The gumboot dance must not be misunderstood as specifically linked to a particular ethnic group. The country’s early spatial arrangements meant that economic activity could only successfully take place through the utilisation of migrant labour. It is, therefore, not difficult to understand why mine workers during those days were migrant labourers and why this is, to a large extent, still the case today.

Gumboot dance was hence formed by men from different ethnic groups with different language backgrounds, possessing wide-ranging customs and who possibly even engaged in different cultural activities. It would thus be fair to characterise the gumboot dance as a hybrid contemporary art form that represents an epoch which gave birth to South Africa’s contemporary township culture.

Pictured are young people from Ilfracombe, a township on the south coast of Durban.

 

Ilfracombe (the township where the above young people are from), or Durban for that matter, has no mines or mining history but gumboot dance has managed to qualify itself as part of life in Ilfracombe, just like it has done in Khayelitsha, KwaMashu, Ga-Rankuwa, Turfloop and other townships.
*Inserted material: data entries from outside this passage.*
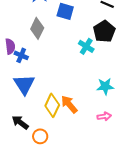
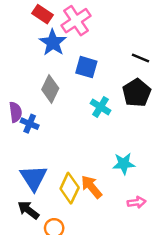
cyan cross: (86, 46) -> (101, 107), moved
blue triangle: (24, 84) -> (34, 178), moved
cyan star: (105, 86) -> (124, 164), moved

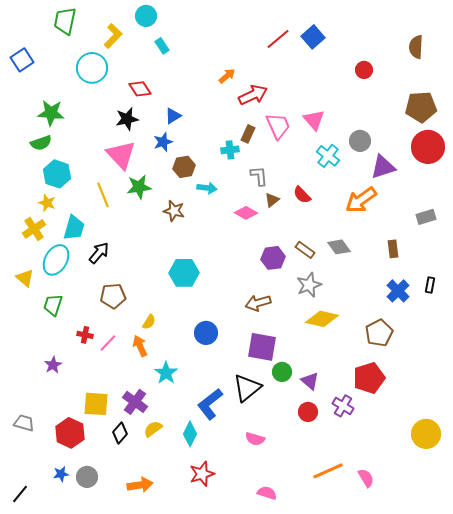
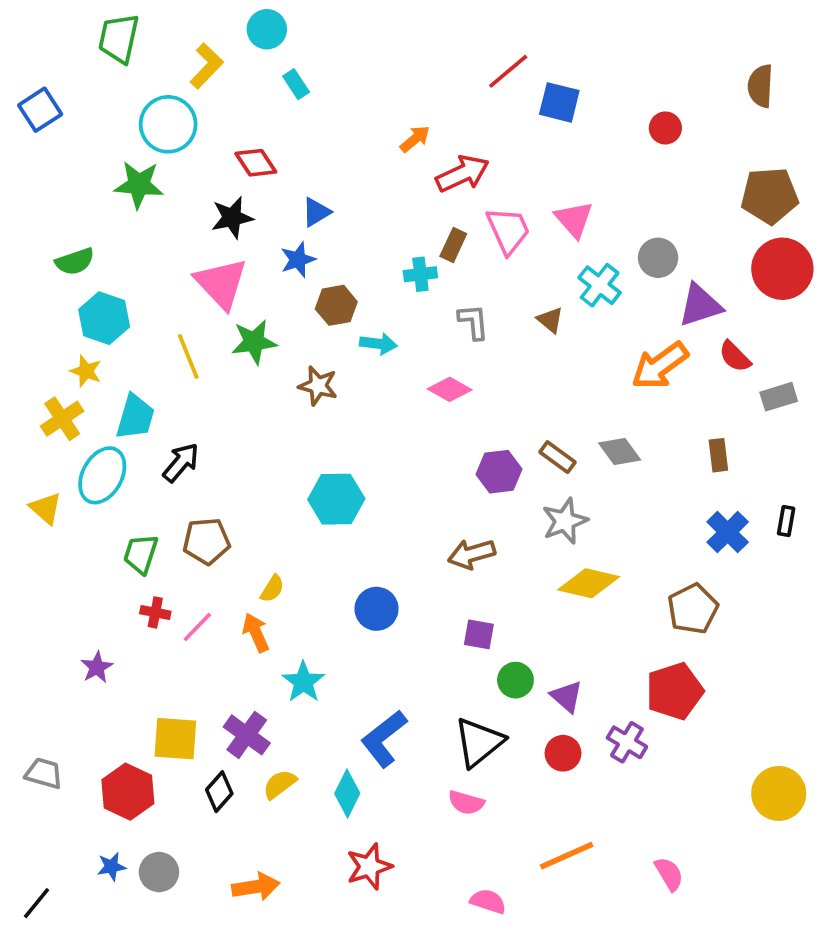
blue square: (313, 37) -> (559, 102), moved, turned -35
green star: (51, 113) -> (139, 185), moved
red semicircle: (302, 195) -> (735, 357), moved
brown triangle: (272, 200) -> (550, 320), moved, turned -42
green trapezoid: (53, 305) -> (141, 554), moved
purple square: (262, 347) -> (479, 634), size x0.6
black triangle: (247, 388) -> (479, 742), moved
orange line: (328, 471) -> (567, 856), moved

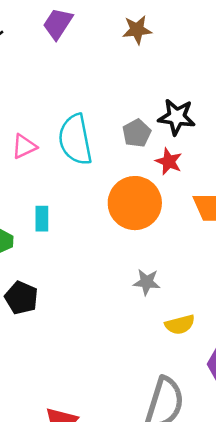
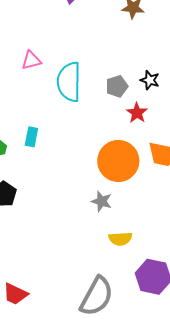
black star: (177, 117) -> (150, 80), size x0.7
pink triangle: (24, 146) -> (31, 60), moved
orange circle: (135, 203) -> (118, 161), moved

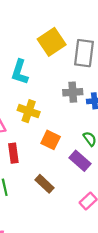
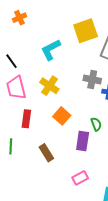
cyan L-shape: (20, 72) -> (51, 50), turned 30
purple rectangle: (80, 161) -> (83, 141), turned 42

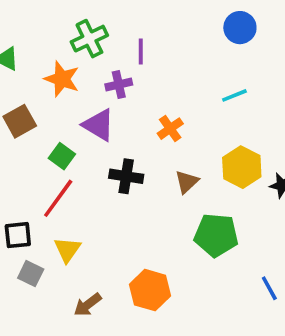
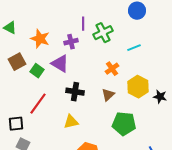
green cross: (89, 39) -> (103, 33), moved
orange cross: (170, 129) -> (112, 69), moved
green square: (62, 156) -> (37, 71), moved
yellow triangle: (67, 250) -> (71, 122), moved, turned 42

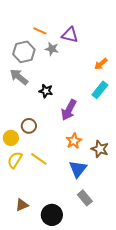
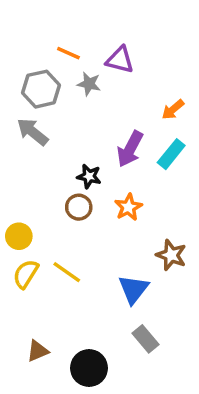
black star: (46, 91) -> (89, 176), moved
purple arrow: (69, 110) -> (130, 149), moved
brown circle: (29, 126) -> (79, 207), moved
orange star: (74, 141) -> (128, 207), moved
In its spreading, gumboot dance has infiltrated many urban towns and cities in the country.

Some people are worried that authentic aspects of South African culture are lost in the advent and perpetuation of globalisation.  Also, over the decades, activism in the labour sector has resulted in miners’ rights being recognised. As a result, many of today’s mineworkers have never had to use non-oral forms to communicate with other miners.

However, this does not mean the death of gumboot dance. The current social setting in the country, including the manner in which the youth has embraced gumboot dance, provides reason for optimism that gumboot dance will continue to be part of South African performance culture.